Marshall W. Nirenberg used his model as a platform for explorations into morphine’s effects on the nervous system and neural synapse formation in chicken retinas, in 1970. During this time scientists discovered that under the influence of certain factors normal genes could be “switched on,” becoming overactive in the form of oncogenes (cancer-causing genes). This finding, which demonstrated that gene activity could change and that these changes could affect cell growth, stimulated Nirenberg’s interest. His research had begun to focus on nervous system growth and development, but how these processes were controlled was unknown. Nirenberg reasoned that to further understand the development of the nervous system, it was necessary to understand the genes that had the greatest influence on neurological development in the embryo.

Nirenberg became a founding member of the World Cultural Council, in 1981. In 1986, Nirenberg’s achievements and contributions to the field of biochemistry genetics was recognized at an event honoring Maimonides and Menachem M. Schneerson, in the nation’s capital, hosted by Bob Dole and Joe Biden. He was elected to the American Philosophical Society in 2001.

By the late 1980s a set of genes, known as homeobox genes (discovered in 1983), had become central to his studies. His experiments concerning homeobox genes and the assembly of the nervous system in Drosophila (fruit fly) were crucial to the advancement of the field of neurobiology. Much of Nirenberg’s work on nervous system development in Drosophila proved relevant to studies on the development of the nervous system in humans.

Awards and Honor

Marshall W. Nirenberg was honored with the National Medal of Science in 1964, and in 1968, the National Medal of Honor by President Lyndon B. Johnson. He also won the Albert Lasker Award for Basic Medical Research in 1968.
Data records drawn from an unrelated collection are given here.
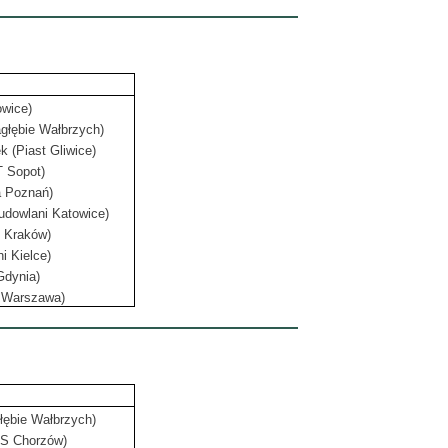
owice)
głębie Wałbrzych)
 (Piast Gliwice)
 Sopot)
a Poznań)
udowlani Katowice)
n Kraków)
i Kielce)
Gdynia)
S Warszawa)
łębie Wałbrzych)
KS Chorzów)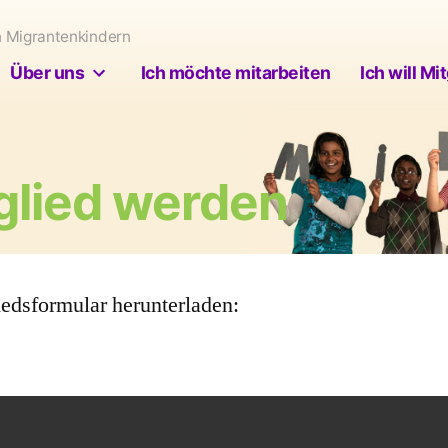
n Migrantenkindern
Über uns
Ich möchte mitarbeiten
Ich will M
tglied werden
iedsformular herunterladen: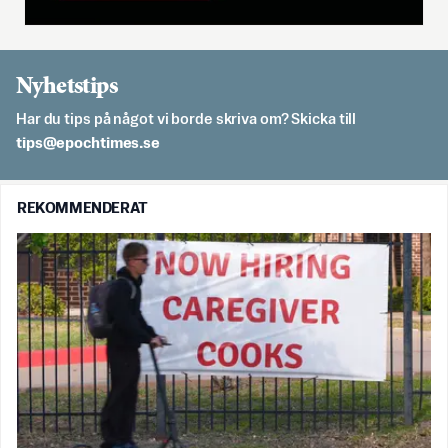
Nyhetstips
Har du tips på något vi borde skriva om? Skicka till
es.semithcope@spit
REKOMMENDERAT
Marshall W. Nirenberg along with Robert W. Holley and Har Gobind Khorana was awarded the Nobel Prize in Physiology or Medicine 1968 “for their interpretation of the genetic code and its function in protein synthesis”.

Death and Legacy

Marshall W. Nirenberg died on January 15th, in 2010. He had had cancer during the late stages of his life. He was 82 years old when he passed away. He was also survived by his sister, Joan Nirenberg Geiger of Dallas, Texas, several nieces, and a nephew.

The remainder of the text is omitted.